If you search for a phrase containing a colon (e.g. `deploy:rollback`), Minidusen will mistake the first part as a – nonexistent – qualifier and return an empty set.

To prevent that, search for a phrase:

"deploy:rollback"

Supported Rails versions
------------------------

Minidusen is tested on:

- Rails 4.2
- Rails 5.2
- Rails 6.0
- Rails 6.1
- Rails 7.0
- Rails 7.1
- Rails 7.2
- MySQL 5.6
- PostgreSQL

If you need support for platforms not listed above, please submit a PR!

Development
-----------

- There are tests in `spec`. We only accept PRs with tests.
- We currently develop using the Ruby version in `.ruby-version`. It is required to change the Ruby Version to cover all Rails version or just use Gitlab CI.
- Put your database credentials into `spec/support/database.yml`. There's a `database.sample.yml` you can use as a template.
- Create a database `minidusen_test` in both MySQL and PostgreSQL.
- There are gem bundles in the project root for each combination of ActiveRecord version and database type that we support.
- You can bundle all test applications by saying `bundle exec rake matrix:install`
- You can run specs from the project root by saying `bundle exec rake matrix:spec`. This will run all gemfiles compatible with your current Ruby.

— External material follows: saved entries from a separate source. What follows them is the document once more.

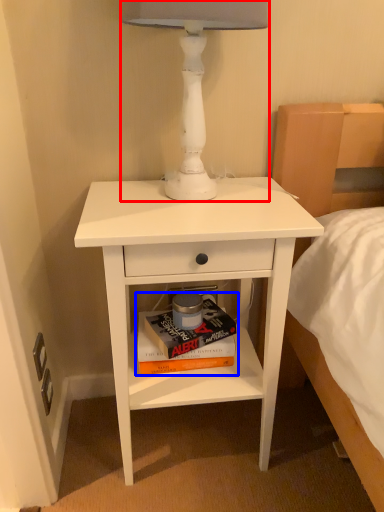 Question: Which object appears farthest to the camera in this image, table lamp (highlighted by a red box) or paperback book (highlighted by a blue box)?

Choices:
 (A) table lamp
 (B) paperback book

Answer: (B) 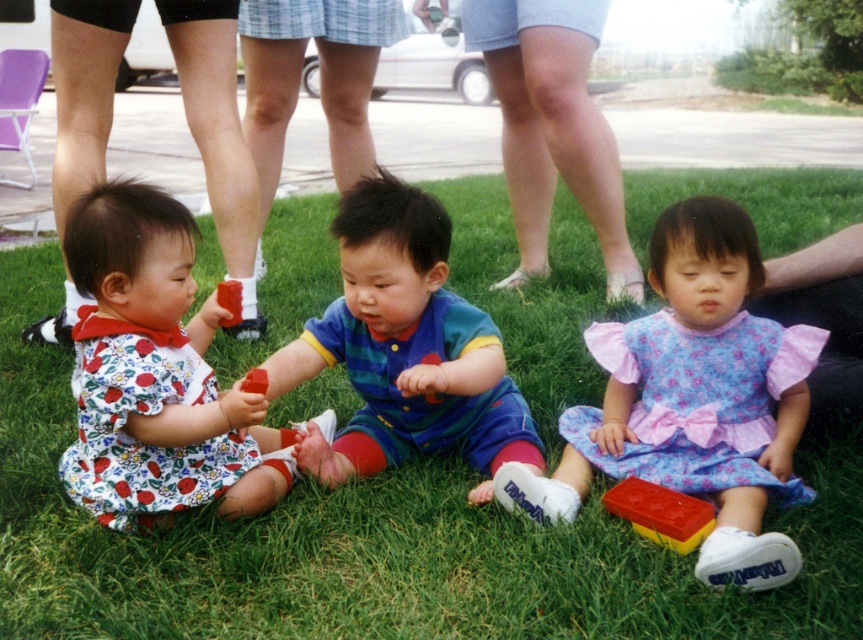 You are a photographer trying to capture a closeup shot of the yellow rubber block at lower center without including the floral fabric dress at left in the frame. Based on their sizes, do you think this is possible?

The floral fabric dress at left is wider than the yellow rubber block at lower center, so it might be challenging to frame the yellow rubber block at lower center without including the floral fabric dress at left due to its larger width.

You are a photographer trying to capture a photo of the children in the scene. You want to ensure that both the floral cotton dress at lower right and the striped cotton onesie at center are clearly visible in the frame. Based on their heights, which child should you focus on first to ensure proper focus?

The floral cotton dress at lower right is taller than the striped cotton onesie at center, so you should focus on the floral cotton dress at lower right first to ensure proper focus. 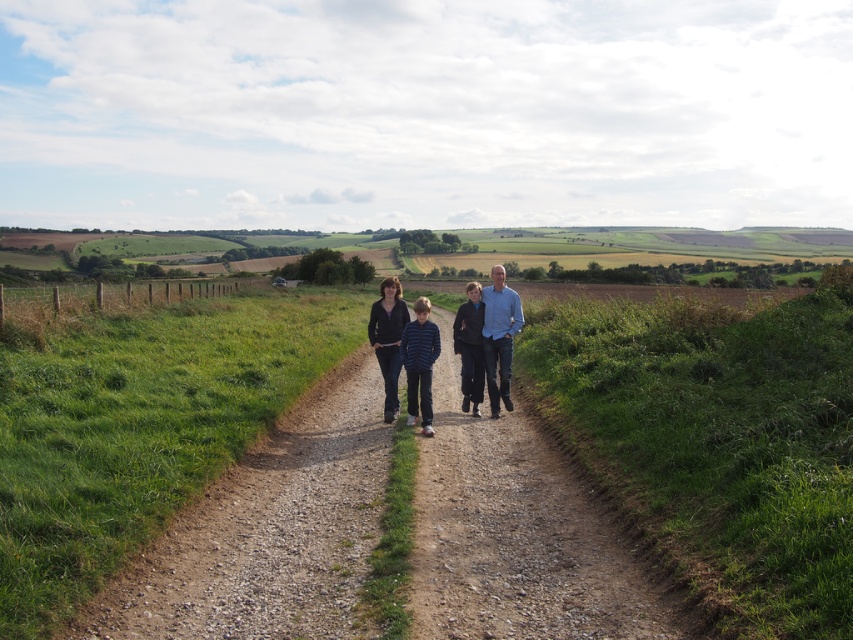 You are a photographer trying to capture a group photo of the two adults and two children walking along the dirt path. You notice the light blue shirt at center and the matte black jacket at center. Which adult should you ask to move closer to the camera to ensure their clothing details are more visible in the photo?

The light blue shirt at center has a smaller width than the matte black jacket at center, so you should ask the adult wearing the light blue shirt at center to move closer to the camera to make their clothing details more visible.

You are a hiker planning to walk along the dirt path in the rural scene. You see two points marked on the path. The first point is at coordinate point (506, 333) and the second point is at coordinate point (390, 317). If you are facing the direction of the path, which point would you encounter first?

Point (390, 317) would be encountered first because point (506, 333) is behind it.

From the picture: You are a photographer standing at the edge of the path. You want to take a photo of the blue denim jeans at center and the matte black jacket at center so that both are in focus. If your camera has a depth of field that can cover 4 feet, will both items be in focus?

The blue denim jeans at center is 3.75 feet away from matte black jacket at center. Since the distance between them is less than 4 feet, both items will be in focus in the photo. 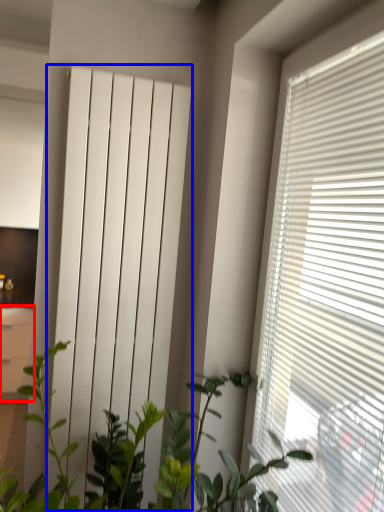 Question: Among these objects, which one is nearest to the camera, file cabinet (highlighted by a red box) or curtain (highlighted by a blue box)?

If you would like to contribute:

- Fork the repository.
- Push your changes **with passing specs**.
- Send me a pull request.

Note that we're very eager to keep this gem lightweight. If you're unsure whether a change would make it into the gem, [open an issue](https://github.com/makandra/minidusen/issues/new).

Credits
-------

Henning Koch from [makandra](http://makandra.com/)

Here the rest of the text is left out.